TiFlash will automatically optimize; it will execute statements that run faster on TiFlash itself, otherwise, it will hand them over to TiKV.

| username: jaybing926 | Original post link

The expert means: Whether using TiKV or TiFlash, there’s no need to optimize SQL, TiDB will automatically optimize it, right?
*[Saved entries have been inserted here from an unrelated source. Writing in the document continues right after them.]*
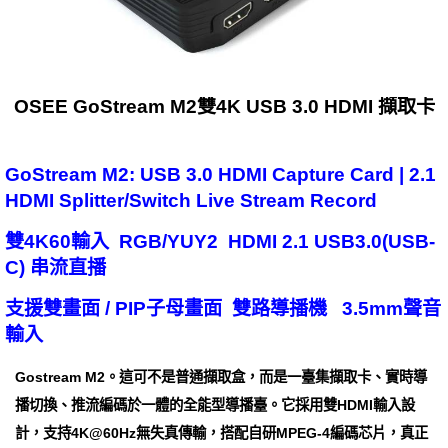
OSEE GoStream M2雙4K USB 3.0 HDMI 擷取卡
GoStream M2: USB 3.0 HDMI Capture Card | 2.1
HDMI Splitter/Switch Live Stream Record
雙4K60輸入 RGB/YUY2 HDMI 2.1 USB3.0(USB-
C) 串流直播
支援雙畫面 / PIP子母畫面 雙路導播機 3.5mm聲音
輸入
Gostream M2。這可不是普通擷取盒，而是一臺集擷取卡、實時導
播切換、推流編碼於一體的全能型導播臺。它採用雙HDMI輸入設
計，支持4K@60Hz無失真傳輸，搭配自研MPEG-4編碼芯片，真正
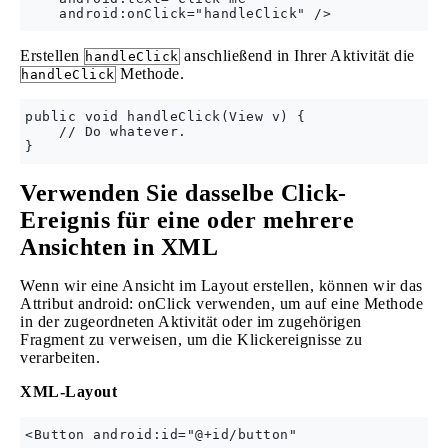
Erstellen
anschließend in Ihrer Aktivität die
handleClick
Methode.
handleClick
public void handleClick(View v) {

    // Do whatever.

Verwenden Sie dasselbe Click-
Ereignis für eine oder mehrere
Ansichten in XML
Wenn wir eine Ansicht im Layout erstellen, können wir das
Attribut android: onClick verwenden, um auf eine Methode
in der zugeordneten Aktivität oder im zugehörigen
Fragment zu verweisen, um die Klickereignisse zu
verarbeiten.
XML-Layout
<Button android:id="@+id/button"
| username: Hacker007 | Original post link

TiDB does not optimize SQL; it decides whether to execute in TiFlash or TiKV based on different SQL statements.

| username: redgame | Original post link

Not optimized well.

| username: jaybing926 | Original post link

So the conclusion is: my SQL became slower when using TiFlash. Does that mean my SQL is not suitable for TiFlash? Is there any way to make it faster with TiFlash?

| username: kkpeter | Original post link

Post the execution plan for us to take a look.